Steve that seems like a fair amount of play in the rails. In my opinion you want it to align perfectly, although we all know perfect is subjective... .1 for Gov't work but .001 - .0001 for any real precision. After thinking about it for a while, I plan to have a friend cut me a #2 mt taper and bore it as to take a generic laser pointer. I figure with this I can use it like a bore sighter and determine if I have any variation in my rails as the tail stock is moved back, that is as long as it is able to be centered and repeatable...


----------



## Gary Beasley (Jan 16, 2011)

sseamen said:


> sseamen said:
> 
> 
> > Gary Beasley said:
> ...


 
I would definitely hold the tailstock to the front rail as a matter of practice when locking down. Is the vertical alighnment good too? You might want to slide the tailstock off the rails and see if theres any adjustment built in you can tweak or if theres anything you can do some simple mods to for improvement.


----------



## SGM Retired (Jan 16, 2011)

Steve,  I have the same issue with mine but I live with it..  Gary


----------



## Grizzlyss (Jan 17, 2011)

*Alignment problem.*

I had an alignment problem with my General Midi lathe when I got it. Whne you looked from the front, the head and the tail stock ligned up great, but when I looked from the top down it was ou of alignment. I just loosened the head stock screws and filed a little bit off of the front right corner where it fits into the slot, and thend lined it all up and then slowly tightened it all down so it wouldn't move and problem was solved.
I found this just the other day at (www.jlrodgers.com) under Lathe tune-up or Lathe alignment. If you PM me I'll send you a copy of it as I do not know how to attache it to this reply. 
Good Luck and I hope you find success.

Sheldon


----------



## KenV (Jan 17, 2011)

Turning between centers is an option too --- that allows for a lot of missed match of alignment of tail stock and head stock.

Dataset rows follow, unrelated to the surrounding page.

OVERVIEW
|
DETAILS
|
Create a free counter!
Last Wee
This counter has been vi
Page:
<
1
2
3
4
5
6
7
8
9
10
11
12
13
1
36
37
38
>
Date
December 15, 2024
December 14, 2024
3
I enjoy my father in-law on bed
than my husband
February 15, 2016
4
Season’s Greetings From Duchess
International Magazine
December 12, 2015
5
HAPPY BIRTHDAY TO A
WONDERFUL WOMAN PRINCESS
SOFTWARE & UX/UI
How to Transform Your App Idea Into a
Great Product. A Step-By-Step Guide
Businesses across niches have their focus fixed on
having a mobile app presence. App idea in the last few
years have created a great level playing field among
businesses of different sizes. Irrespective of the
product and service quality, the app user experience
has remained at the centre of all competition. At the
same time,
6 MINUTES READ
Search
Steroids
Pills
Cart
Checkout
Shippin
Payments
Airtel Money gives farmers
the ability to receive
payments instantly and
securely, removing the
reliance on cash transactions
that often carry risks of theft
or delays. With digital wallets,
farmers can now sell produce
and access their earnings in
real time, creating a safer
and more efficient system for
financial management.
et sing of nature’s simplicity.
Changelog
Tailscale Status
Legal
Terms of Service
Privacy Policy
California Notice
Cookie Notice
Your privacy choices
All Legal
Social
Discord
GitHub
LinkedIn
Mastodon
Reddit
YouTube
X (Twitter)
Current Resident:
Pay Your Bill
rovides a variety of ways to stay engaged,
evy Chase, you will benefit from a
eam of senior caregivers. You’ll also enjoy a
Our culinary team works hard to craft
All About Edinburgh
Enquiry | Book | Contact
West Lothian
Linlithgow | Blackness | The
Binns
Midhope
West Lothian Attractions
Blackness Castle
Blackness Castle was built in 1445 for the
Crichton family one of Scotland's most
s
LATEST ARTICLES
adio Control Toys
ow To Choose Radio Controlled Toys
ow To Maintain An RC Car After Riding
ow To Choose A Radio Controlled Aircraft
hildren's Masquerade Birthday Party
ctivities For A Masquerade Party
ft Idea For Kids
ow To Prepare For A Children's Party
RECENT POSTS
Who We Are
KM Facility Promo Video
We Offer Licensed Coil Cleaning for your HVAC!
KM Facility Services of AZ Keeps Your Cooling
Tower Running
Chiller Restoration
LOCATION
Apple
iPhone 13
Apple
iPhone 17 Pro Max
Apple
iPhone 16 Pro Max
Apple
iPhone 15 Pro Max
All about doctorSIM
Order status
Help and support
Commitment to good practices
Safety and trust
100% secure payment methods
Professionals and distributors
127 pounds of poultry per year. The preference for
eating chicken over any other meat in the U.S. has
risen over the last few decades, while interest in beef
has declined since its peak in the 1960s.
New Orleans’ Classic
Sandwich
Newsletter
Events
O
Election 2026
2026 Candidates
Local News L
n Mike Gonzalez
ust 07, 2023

Where you are at --   Smaller is better than bigger in missed alignment.  

(P.S)  Spin the headstock to make sure the match point is indeed centered - Have seen a few that were not manufactured to have the center point dead centered (made a circle).


----------



## sseamen (Jan 17, 2011)

All good posts. 

Mac, I just ordered a mandrel saver from PSI, so I don't need to worry about the cone.

Curtis, the bore sight laser idea sounds cool That would certainly ensure the tailstock was aligned with the headstock no matter how close to, or far from, the headstock it sits. Definietly something you'd want to use each time you mount a piece if it's something that really needs to be aligned. I wonder if you could mount a laser pointer behind a mandrel saver and get it accurately centered to shine thru the hole?

Gary, the horizontal and vertical are both off about the same amount. I'll take the tailstock off next weekend and see if it's 'tweakable'.

Grizzlyss, my headstok is mounted inside a casting that is part of the rails. It's not bolted to the rails and therefore I don't believe it is adjustable.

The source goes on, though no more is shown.